Gender Based Violence and Helath Conference
Description of conference, by J.C. Walsh
With sponsorship from the Bixby Program in Population and Reproductive Health, I was able to attend the “Gender Based Violence and Health Conference”, held on May 7-9th, 2003 in Johannesburg, South Africa. The conference was organized by the South African Gender Based Violence and Health Initiative (SAGBVHI) and was supported by the Ministry of Health of South Africa along with 15 other member organizations working on gender based violence and health issues. The conference provided a forum for the discussion of research results and innovative strategies to deal with the complex issues of child abuse, domestic violence, violence against women in conflict situations, and the significant impact of violence on HIV/AIDS rates among women in Africa.
Each day of the three-day conference began with a plenary session and the presentation of research results from leading international organizations, including the World Health Organization (WHO) and the Canadian Center for Research in Women’s Health. Most interesting was the WHO global study of violence against women that will provide, for the first time ever, comparable results about the impact and health consequences of GBV in 13 countries on 6 continents. Due to the relatively recent identification of gender based violence as a major health issue, the preliminary results were supportive of the general notion that violence against women is severely under-reported around the world.

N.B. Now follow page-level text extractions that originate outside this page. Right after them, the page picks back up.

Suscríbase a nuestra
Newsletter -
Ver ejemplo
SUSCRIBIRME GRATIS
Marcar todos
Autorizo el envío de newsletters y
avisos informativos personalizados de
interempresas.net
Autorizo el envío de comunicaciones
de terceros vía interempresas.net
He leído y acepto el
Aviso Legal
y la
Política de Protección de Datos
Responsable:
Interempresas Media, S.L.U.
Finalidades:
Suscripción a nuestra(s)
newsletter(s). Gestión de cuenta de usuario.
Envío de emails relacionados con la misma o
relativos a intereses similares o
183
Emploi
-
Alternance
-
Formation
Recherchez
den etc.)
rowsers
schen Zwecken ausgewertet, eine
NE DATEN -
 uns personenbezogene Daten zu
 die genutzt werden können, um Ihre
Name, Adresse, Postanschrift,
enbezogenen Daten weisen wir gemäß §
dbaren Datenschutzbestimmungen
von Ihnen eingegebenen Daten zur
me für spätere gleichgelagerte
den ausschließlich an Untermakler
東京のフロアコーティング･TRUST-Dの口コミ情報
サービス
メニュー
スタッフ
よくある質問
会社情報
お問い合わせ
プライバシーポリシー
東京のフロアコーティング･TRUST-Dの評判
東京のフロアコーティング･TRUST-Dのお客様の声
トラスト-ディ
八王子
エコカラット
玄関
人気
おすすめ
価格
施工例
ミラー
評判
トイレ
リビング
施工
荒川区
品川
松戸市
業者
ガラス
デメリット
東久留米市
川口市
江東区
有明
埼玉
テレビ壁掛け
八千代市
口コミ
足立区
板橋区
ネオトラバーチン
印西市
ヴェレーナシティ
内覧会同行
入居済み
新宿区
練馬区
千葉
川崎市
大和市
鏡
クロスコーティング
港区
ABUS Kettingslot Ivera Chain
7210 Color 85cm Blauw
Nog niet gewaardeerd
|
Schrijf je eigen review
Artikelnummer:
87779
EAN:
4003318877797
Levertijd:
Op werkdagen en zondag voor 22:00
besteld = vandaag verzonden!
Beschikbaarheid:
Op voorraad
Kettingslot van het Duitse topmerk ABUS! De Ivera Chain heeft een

The link between abuse and HIV/AIDS was a major theme of the conference. One study discussed how GBV can increase women’s risk of HIV through: 1. direct infection through sexual assault 2. indirect infection because a history of assault predicts riskier behavior such as inconsistent condom use and transactional sex. This supports the findings of other studies showing a significant relationship between rape, major depression, post traumatic stress disorder, and drug dependence, as well as a study showing that women with a history of sexual assault are more likely to fear asking partners to use condoms.
Another unique study “Talking to Men who Have Killed their Intimate Female Partners” showed a disturbing pattern of nonchalance and premeditation among those who had taken gender violence to the extreme.

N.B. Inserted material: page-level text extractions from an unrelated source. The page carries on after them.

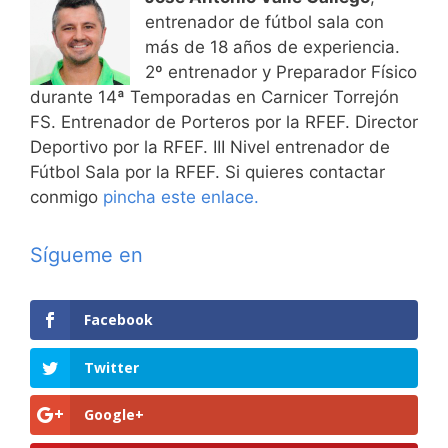
entrenador de fútbol sala con
más de 18 años de experiencia.
2º entrenador y Preparador Físico
durante 14ª Temporadas en Carnicer Torrejón
FS. Entrenador de Porteros por la RFEF. Director
Deportivo por la RFEF. III Nivel entrenador de
Fútbol Sala por la RFEF. Si quieres contactar
conmigo
pincha este enlace.
Sígueme en
Facebook
Twitter
Google+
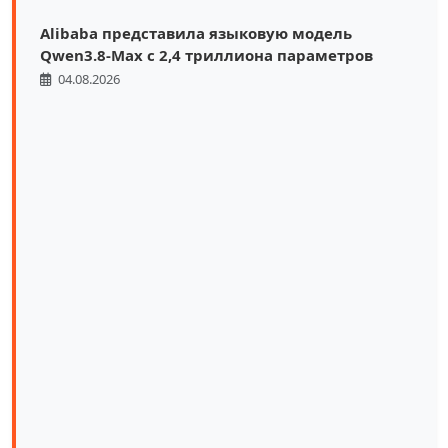
Alibaba представила языковую модель
Qwen3.8-Max с 2,4 триллиона параметров
04.08.2026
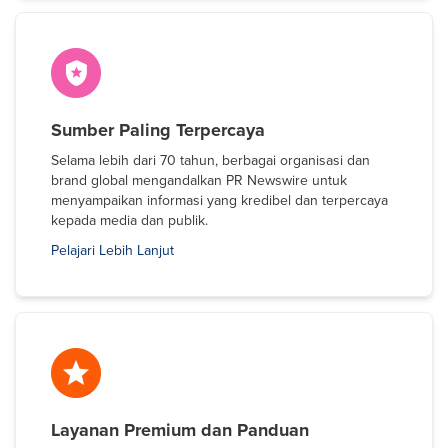
Sumber Paling Terpercaya
Selama lebih dari 70 tahun, berbagai organisasi dan
brand global mengandalkan PR Newswire untuk
menyampaikan informasi yang kredibel dan terpercaya
kepada media dan publik.
Pelajari Lebih Lanjut
Layanan Premium dan Panduan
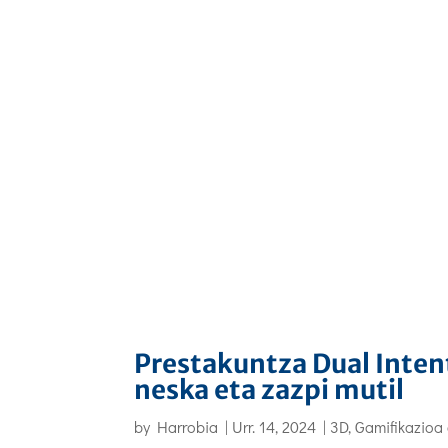
Prestakuntza Dual Intent
neska eta zazpi mutil
by
Harrobia
|
Urr. 14, 2024
|
3D, Gamifikazioa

Perhaps the most important presentation came from the Canadian Center for Research in Women’s Health, showing how ineffective rape kits are in gaining convictions, and how better methods for gathering evidence must be found in order to raise the dismal conviction rate of rapists around the world.

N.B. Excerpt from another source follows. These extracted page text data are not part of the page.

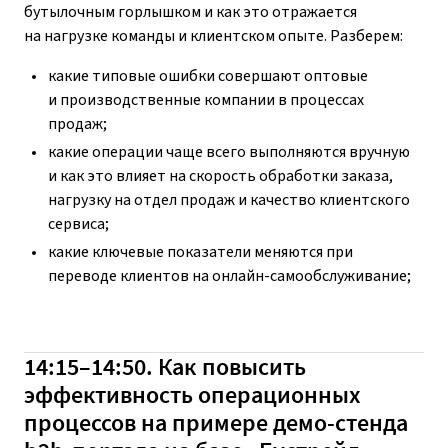
бутылочным горлышком и как это отражается
на нагрузке команды и клиентском опыте. Разберем:
какие типовые ошибки совершают оптовые
и производственные компании в процессах
продаж;
какие операции чаще всего выполняются вручную
и как это влияет на скорость обработки заказа,
нагрузку на отдел продаж и качество клиентского
сервиса;
какие ключевые показатели меняются при
переводе клиентов на онлайн-самообслуживание;
14:15–14:50. Как повысить
эффективность операционных
процессов на примере демо-стенда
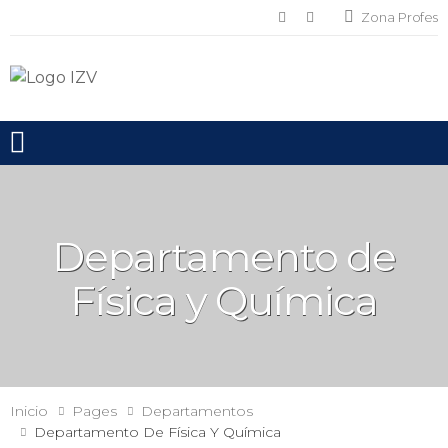
Zona Profes
Toggle mobile menu
Departamento de
Física y Química
Inicio
Pages
Departamentos
Departamento De Física Y Química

My presentation was titled, “Documenting Gender Based Violence: Giving Voice to Liberian Refugee Women” and demonstrated the dramatic rates of rape and sexual abuse among women who have been forced to flee their home in search of safety, only to find violence along the way. The study was conducted in Western Ivory Coast in the summer of 2001, and showed that over 70% of Liberian women interviewed had experienced some form of abuse including rape, gang rape, physical abuse, and psychological abuse during their time as internally displaced persons (IDP) and as refugees.